Cost-push/market power is bad, about that there is no question. Unfortunately, while solving it in theory is very easy (get rid of the market power!), doing so in practice is messy. You have to directly address the problem, meaning that you’ll have to fight some business, labor group, country, or set of countries that really, really like having market power. If it’s one of the first two, they’ll line up their lawyers and economists and fight it out with the government’s. Who wins is an open question. Not that I am suggesting that we shouldn’t do this–we absolutely should, the survival of capitalism depends on making sure that accumulations of market power like this do not occur. They will because those greedy business people are also smart. But, we have to fight back. Unfortunately, there is no magic wand we can wave to make it all better. The only basic defense here is a general understanding on the part of citizens and their government that this is a constant problem, one for which we must remain vigilant. It’s funny that Americans, to whom democracy is supposedly such an important ideal, have very little trust for their democratically-elected government and yet at the same time have such faith in the market system. In terms of giving power to the people, it works just about as well as democracy: it’s not terrible, but it’s certainly not perfect. Keep a close eye on both.

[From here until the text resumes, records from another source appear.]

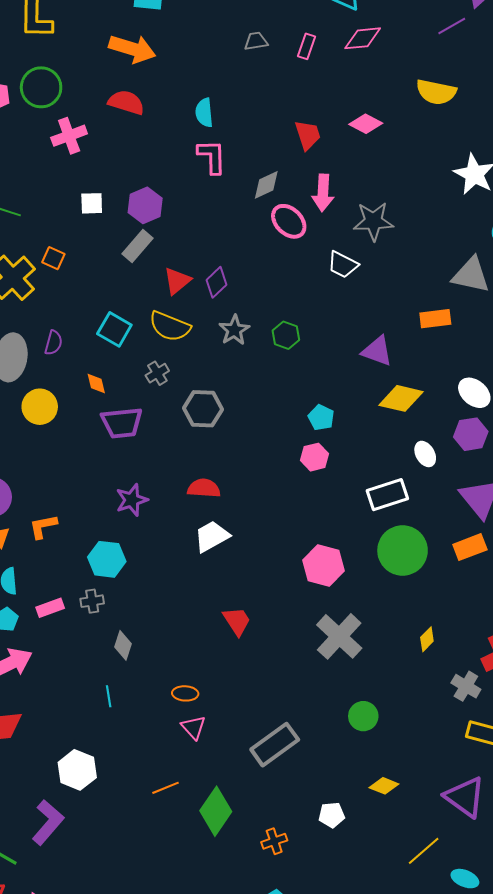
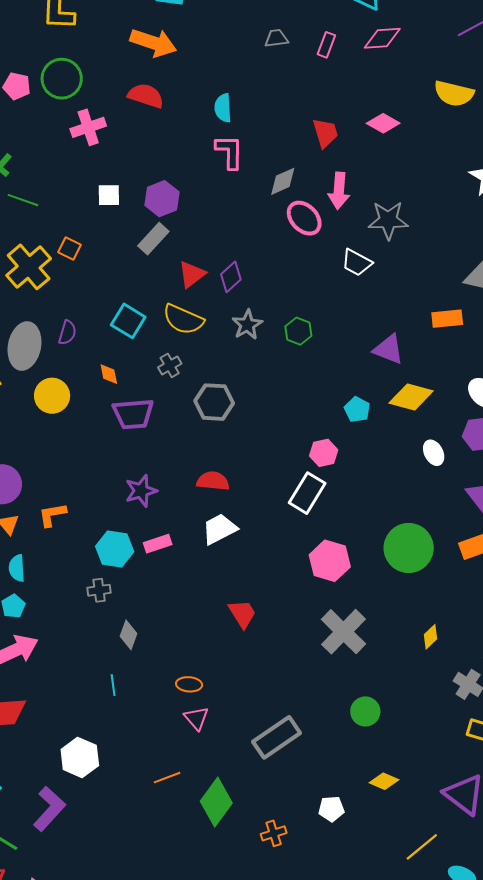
cyan pentagon: (321, 418) -> (357, 410), moved
white rectangle: (387, 495) -> (307, 493), moved, turned -42
pink rectangle: (50, 608) -> (158, 544), moved

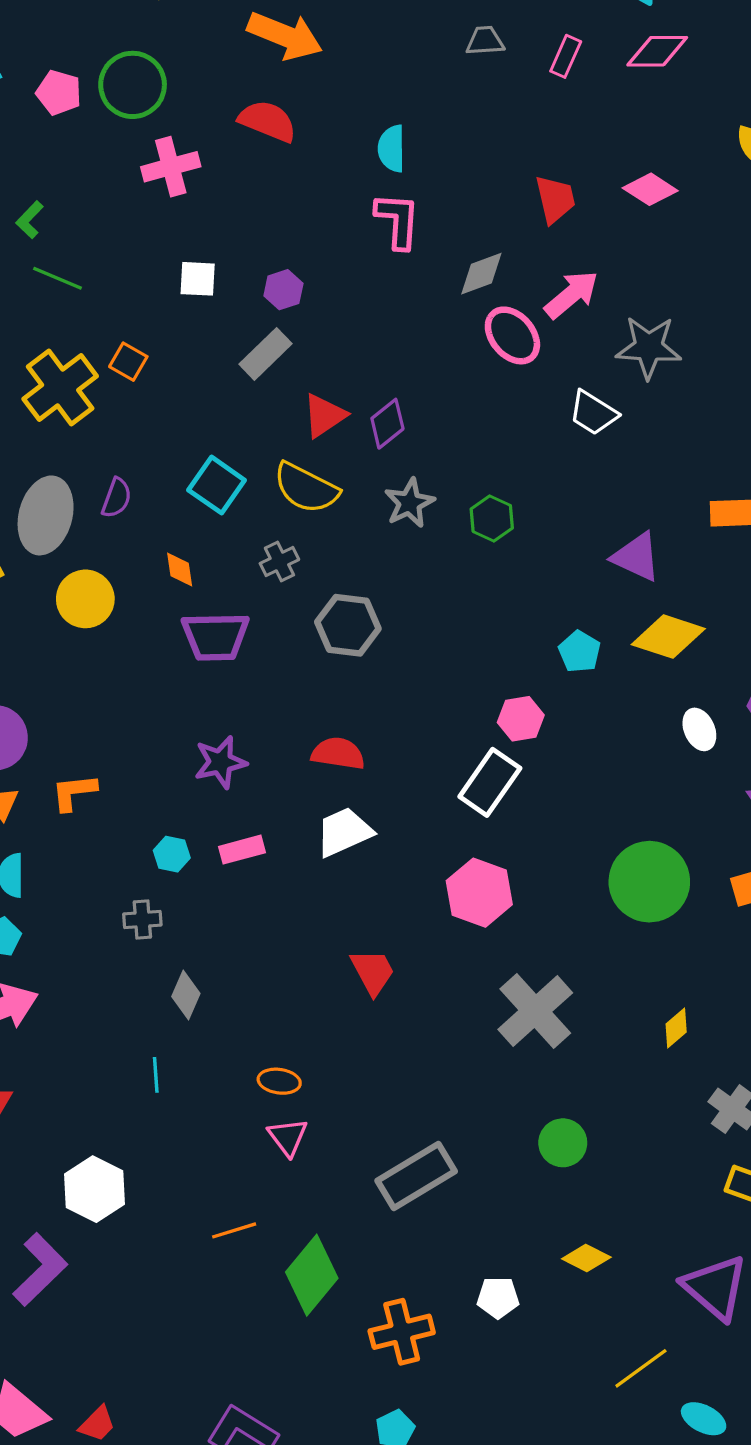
pink arrow: (339, 191) -> (572, 294), turned -138
purple hexagon: (162, 199) -> (283, 290), size x0.7
cyan hexagon: (115, 549) -> (172, 854), size x0.6
pink hexagon: (330, 561) -> (479, 893), moved
orange cross: (274, 833) -> (402, 1332), size x1.5

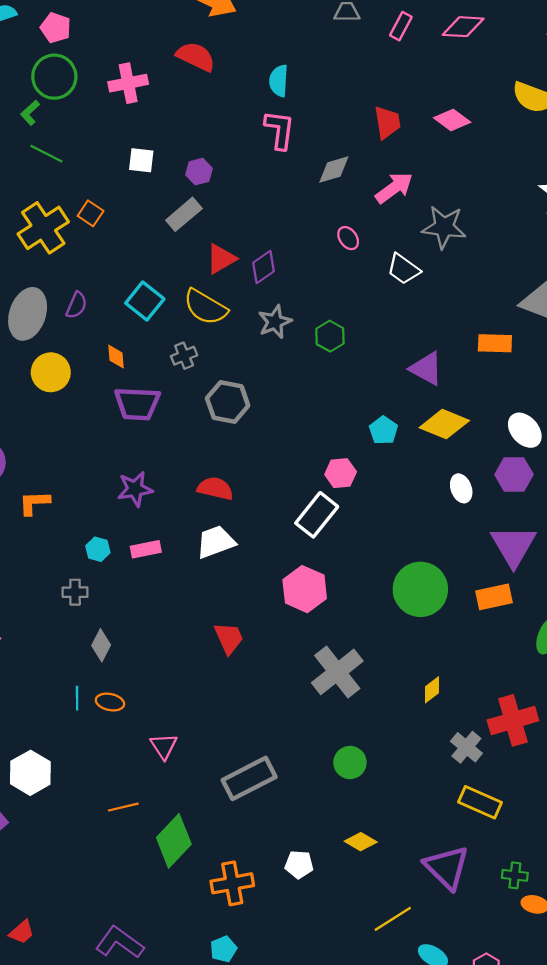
green circle: (133, 85) -> (54, 77), moved
pink ellipse: (512, 335) -> (348, 238), moved, size x0.6
orange ellipse: (279, 1081) -> (110, 702), moved

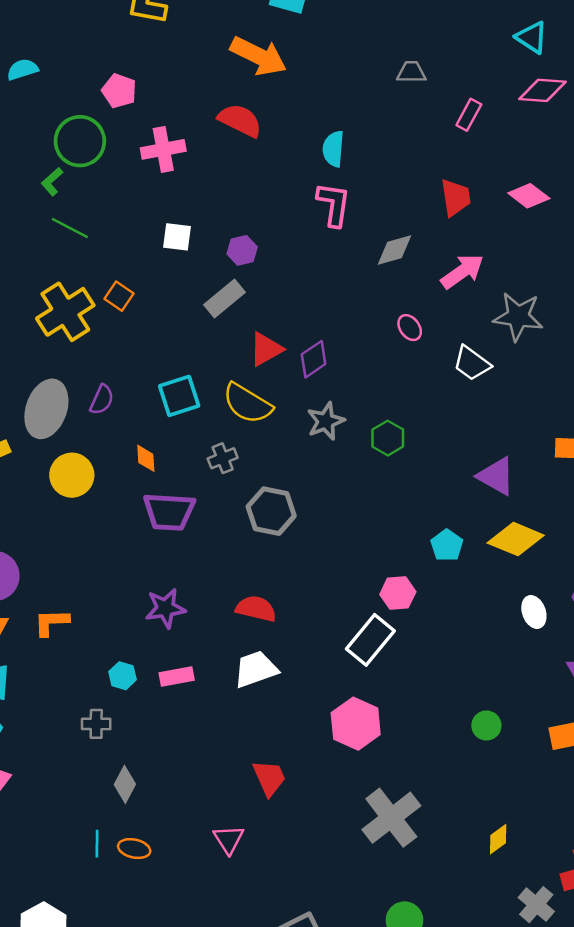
pink rectangle: (401, 26) -> (469, 115), moved
pink pentagon: (56, 28) -> (119, 91), moved
cyan square: (145, 301) -> (179, 396), turned 33
green circle: (420, 589) -> (486, 725), size x0.5
pink triangle: (164, 746) -> (229, 839), moved

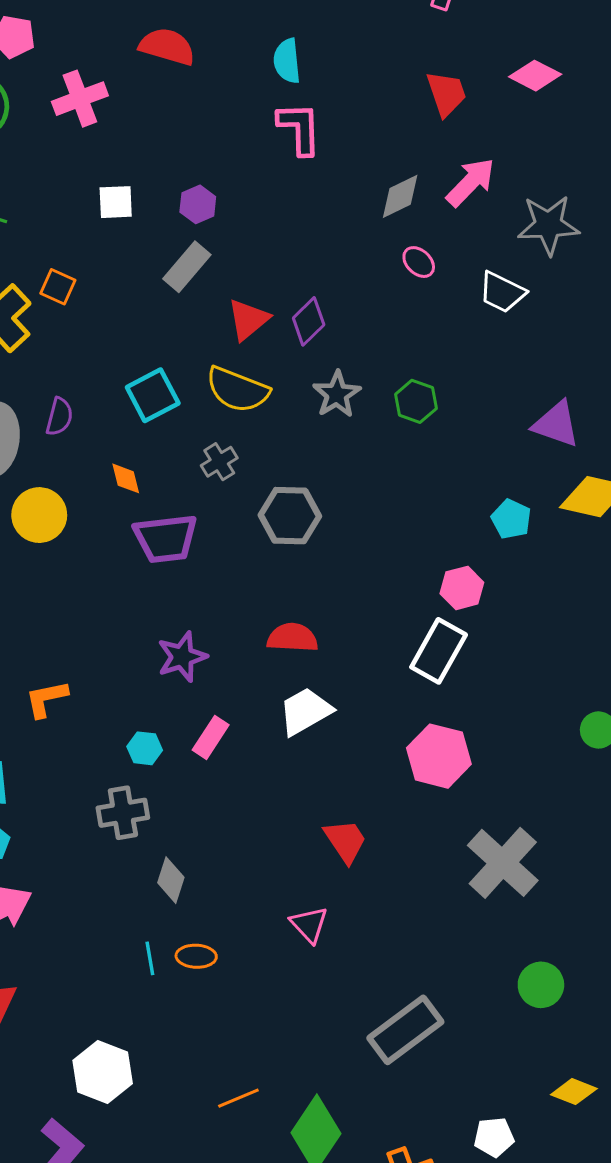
gray diamond: (395, 250) -> (400, 196), moved
pink rectangle: (177, 676) -> (211, 737), turned -36
gray cross: (96, 724) -> (123, 813), size x1.4

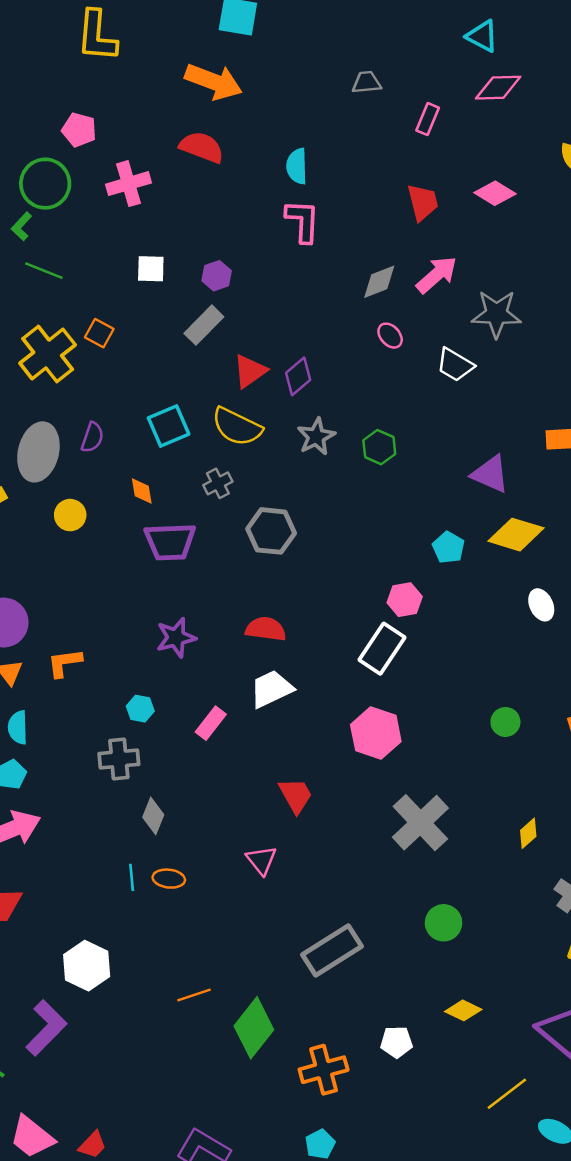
yellow circle: (39, 515) -> (70, 515), size x0.7
pink rectangle: (211, 737) -> (211, 723), moved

Policies we actually employ
I entitled this post, “Inflation: What Really Causes It and What We Truly Have to Fear.” What I’ve said so far is that demand-pull inflation and cost-push/act of God are reasonable responses to economic stimuli but that cost-push/market power is all-around bad. However, my reference in “What We Truly Have to Fear” was not to market power, but to the Federal Reserve. In the US (and most other countries), policy does not follow what I’ve discussed above. Cost-push/market power inflation is almost completely ignored (maybe this is starting to turn around again, but since the 1980s we have had a very lax anti-trust attitude in the US) and it has been demand-pull inflation that has been made out to be the villain. The economists at the Fed see it as their job to force the US economy into recession when they see demand-pull inflation threatening–and they see all inflation as demand-pull. Hence, they act to stamp out expansions in response to the perfectly reasonable response of the market to increases in demand (I have a whole class in how they would have developed such a theory, but it’s a bit much for the blog).
If you are old enough to remember the early 1980s, you may recall the incredibly high interest rates. This was on purpose, a policy response of the Voclcker Fed to the inflation caused by OPEC. It caused the worst recession since the Great Depression (a title it only lost very recently!). Unemployment skyrocketed from 5.9% in 1979 to a peak of over 10% during 1982. This was all done on purpose in order to control inflation that they viewed as demand pull. It was, of course, not.